I am on my first Arduino project which will include 5 big capacitive sensors. I am using the CapSense library to continuously read them as the contact could be very brief. I need this to be portable so I am looking for ways to power my project. A single 9V battery? 5 AA batteries? I'm assuming I need to connect it through the voltage regulator, not through 5V since I need the power level to be fairly constant. Correct?
So assuming I connect the power through voltage regulator... do you think that the lowering of voltage in batteries through time will affect sensor readings? Or should the voltage regulator take care of that until the charge in batteries is too low for Arduino to use? In other words, does it guarantee 5V output at 6V (or more) input? And if not, is that a problem for capacitive sensors? Sorry for dumb questions, I'm new at this...
With capacitve sensing, you have to continiously poll, thus, probably no sleeping mode for your ATMEGA. That will drain your battery very fast. a 9V block battery is definitely not enough.
Can you go into detail what you are planning to do?
Proper batteries - alkaline AAs - are more than sufficiently stable to power the Arduino directly and you do not want to use a regulator with batteries if you can avoid it, certainly not a linear regulator.
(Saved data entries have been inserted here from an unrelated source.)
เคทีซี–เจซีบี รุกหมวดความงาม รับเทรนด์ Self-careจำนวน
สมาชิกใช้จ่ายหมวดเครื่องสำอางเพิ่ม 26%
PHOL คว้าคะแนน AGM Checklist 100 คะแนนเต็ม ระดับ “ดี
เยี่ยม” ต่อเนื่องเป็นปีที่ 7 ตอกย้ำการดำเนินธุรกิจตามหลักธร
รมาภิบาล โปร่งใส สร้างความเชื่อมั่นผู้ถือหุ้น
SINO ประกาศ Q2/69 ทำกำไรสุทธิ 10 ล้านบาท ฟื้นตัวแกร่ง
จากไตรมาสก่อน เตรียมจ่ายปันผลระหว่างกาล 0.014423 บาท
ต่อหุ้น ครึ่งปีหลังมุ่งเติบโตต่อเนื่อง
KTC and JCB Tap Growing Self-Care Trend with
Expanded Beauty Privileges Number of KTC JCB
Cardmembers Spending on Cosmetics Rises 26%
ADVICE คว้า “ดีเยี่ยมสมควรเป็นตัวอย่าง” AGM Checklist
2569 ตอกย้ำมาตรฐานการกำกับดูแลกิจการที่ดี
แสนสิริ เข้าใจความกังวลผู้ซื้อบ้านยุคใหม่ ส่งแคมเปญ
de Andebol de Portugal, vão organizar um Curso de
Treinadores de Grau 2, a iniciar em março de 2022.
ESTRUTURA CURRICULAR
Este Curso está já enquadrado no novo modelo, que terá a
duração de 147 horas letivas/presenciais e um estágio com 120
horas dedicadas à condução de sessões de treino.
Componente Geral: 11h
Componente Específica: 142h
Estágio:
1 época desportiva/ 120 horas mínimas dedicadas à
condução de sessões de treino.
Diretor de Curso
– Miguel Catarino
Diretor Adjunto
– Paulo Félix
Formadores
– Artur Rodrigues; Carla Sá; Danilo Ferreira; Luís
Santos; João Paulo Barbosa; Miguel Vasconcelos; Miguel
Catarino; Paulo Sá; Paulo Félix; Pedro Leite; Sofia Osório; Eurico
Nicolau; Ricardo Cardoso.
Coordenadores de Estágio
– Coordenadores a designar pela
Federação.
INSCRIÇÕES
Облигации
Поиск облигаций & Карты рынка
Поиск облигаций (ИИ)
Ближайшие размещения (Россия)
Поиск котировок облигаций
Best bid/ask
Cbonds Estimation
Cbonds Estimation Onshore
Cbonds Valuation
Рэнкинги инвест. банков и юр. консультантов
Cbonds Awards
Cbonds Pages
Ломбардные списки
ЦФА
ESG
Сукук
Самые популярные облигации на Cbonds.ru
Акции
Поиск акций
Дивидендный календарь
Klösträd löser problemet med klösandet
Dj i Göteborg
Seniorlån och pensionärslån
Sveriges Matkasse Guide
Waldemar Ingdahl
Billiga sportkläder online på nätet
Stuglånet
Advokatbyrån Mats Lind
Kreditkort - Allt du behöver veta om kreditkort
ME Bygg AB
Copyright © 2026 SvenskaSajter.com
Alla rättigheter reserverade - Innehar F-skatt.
If you must use a regulator, a switchmode device such as Mike suggests would be preferred - unless you choose to save power by sleeping which you have said you do not.
Just use three AAs to give 4.5V. The CapSense system should be self-calibrating and in general you wish the system to self-calibrate over time to allow for changes in temperature and possibly humidity if your sensors are not well insulated (such as wooden components). If you use an 8 MHz clock system, it will allow for discharge of the batteries to under 3.3V.
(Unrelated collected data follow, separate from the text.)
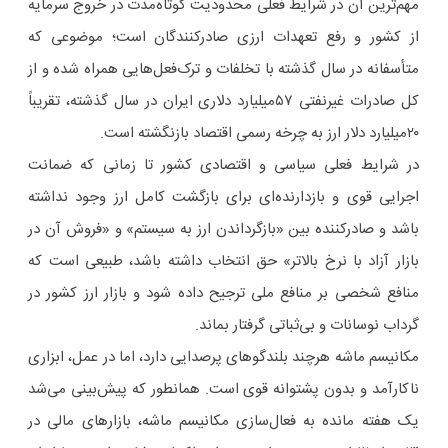
مهم‌ترین آن در شرایط فعلی محدودیت کوتاه‌مدت در خروج سرمایه
از کشور و رفع تعهدات ارزی صادرکنندگان است؛ موضوعی که
متأسفانه در سال گذشته با تخلفات و ترک‌فعل‌هایی همراه شده و از
کل صادرات غیرنفتی ۵۷‌میلیارد دلاری ایران در سال گذشته، تقریباً
۲۰‌میلیارد دلار ارز به چرخه رسمی اقتصاد بازنگشته است.
در شرایط فعلی سیاسی و اقتصادی کشور تا زمانی که ضمانت
اجرایی قوی و بازدارنده‌ای برای بازگشت کامل ارز وجود نداشته
باشد و صادرکننده بین «بازگرداندن ارز به سیستم» و «فروش آن در
بازار آزاد با نرخ بالاتر» حق انتخاب داشته باشد، طبیعی است که
منافع شخصی بر منافع ملی ترجیح داده شود و بازار ارز کشور در
گرداب نوسانات و بی‌ثباتی گرفتار بماند.
مکانیسم ماشه هرچند بلندگوهای پرصدایی دارد، اما در عمل، ابزاری
ناکارآمد و بدون پشتوانه قوی است. همانطور که پیش‌بینی می‌شد
یک هفته مانده به فعال‌سازی مکانیسم ماشه، بازارهای مالی در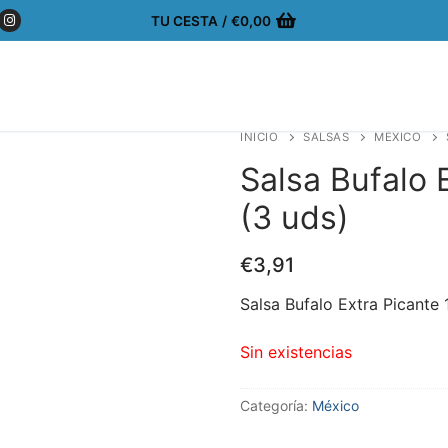
TU CESTA
/
€
0,00
INICIO
SALSAS
MÉXICO
Salsa Bufalo 
(3 uds)
€
3,91
Salsa Bufalo Extra Picante
Sin existencias
Categoría:
México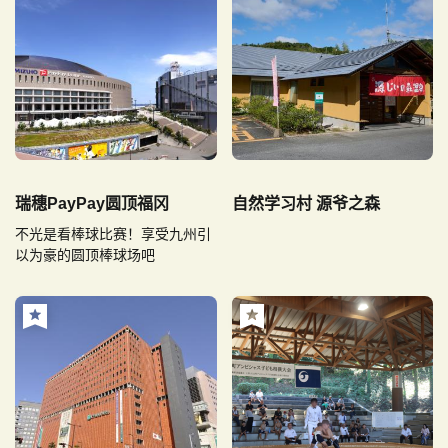
瑞穗PayPay圆顶福冈
自然学习村 源爷之森
不光是看棒球比赛！享受九州引
以为豪的圆顶棒球场吧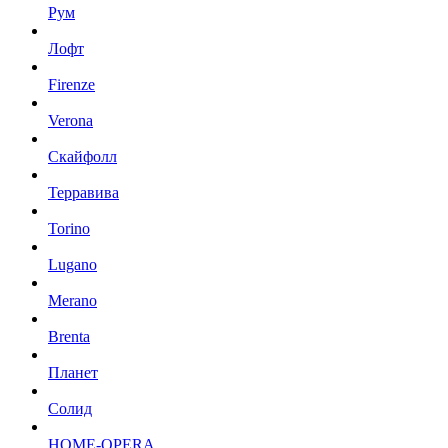
Рум
Лофт
Firenze
Verona
Скайфолл
Терравива
Torino
Lugano
Merano
Brenta
Планет
Солид
HOME-OPERA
Capacitive sensing uses negligible power, but other parts of the project would more likely be a concern.
Also, keep in mind that capSense is measuring the capacitance between the sensor plate and circuit common. Connected to a power supply, circuit common (aka "ground") is pretty large. But completely isolated by using a battery, not very large.
So it might be a good idea to either use a metal box and connect circuit ground to the box, or include a large metal plate inside the device. And don't finalize your code or resistor values until you've tried it running from batteries in something close to the final configuration.
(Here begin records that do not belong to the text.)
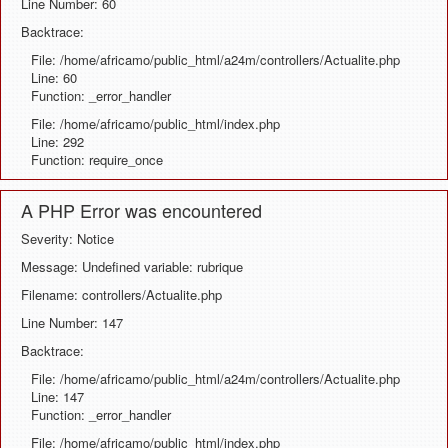
Line Number: 60
Backtrace:
File: /home/africamo/public_html/a24m/controllers/Actualite.php
Line: 60
Function: _error_handler
File: /home/africamo/public_html/index.php
Line: 292
Function: require_once
A PHP Error was encountered
Severity: Notice
Message: Undefined variable: rubrique
Filename: controllers/Actualite.php
Line Number: 147
Backtrace:
File: /home/africamo/public_html/a24m/controllers/Actualite.php
Line: 147
Function: _error_handler
File: /home/africamo/public_html/index.php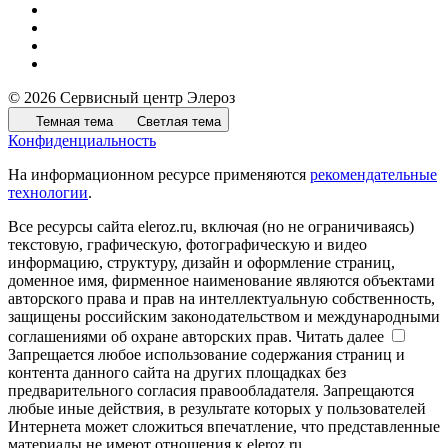
© 2026 Сервисный центр Элероз
Темная тема
Светлая тема
Конфиденциальность
На информационном ресурсе применяются
рекомендательные
технологии
.
Все ресурсы сайта eleroz.ru, включая (но не ограничиваясь)
текстовую, графическую, фотографическую и видео
информацию, структуру, дизайн и оформление страниц,
доменное имя, фирменное наименование являются объектами
авторского права и прав на интеллектуальную собственность,
защищены российским законодательством и международными
соглашениями об охране авторских прав.
Читать далее
Запрещается любое использование содержания страниц и
контента данного сайта на других площадках без
предварительного согласия правообладателя. Запрещаются
любые иные действия, в результате которых у пользователей
Интернета может сложиться впечатление, что представленные
материалы не имеют отношения к eleroz.ru.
Great, so I can bring power directly to 5V without using a regulator since periodic recalibration should make differences in battery charge irrelevant for readings.
Re: putting Atmel to sleep: what about using an external low power board to read sensors? Something like MPR121 Capacitive Touch Sensor Breakout Board (SparkFun Capacitive Touch Sensor Breakout - MPR121 - SEN-09695 - SparkFun Electronics)? Am I correct in thinking that I would get an interrupt when a contact would be sensed and that interrupt could wake up Atmel from sleep to process it? I could conserve power this way. Of course MPR121 uses 3.3V so that complicates things.
ElCaron I will place sensors under a rubber mat and beep when touch is sensed. Touches can be very brief - even just 40ms. The distance between sensor and mat surface will be about 5mm. System should work for at least 30 minutes, but more would be better
polymorph do you mean use metal box as housing for Arduino? I could do that. I am very curious what will happen once I disconnect Arduino from the computer. How do you debug software when you can't look at the serial monitor?
How do you debug without a computer? If it works, it is debugged. ;') You could temporarily connect an LCD display to show you the numbers it is getting from capSense when connected only to batteries.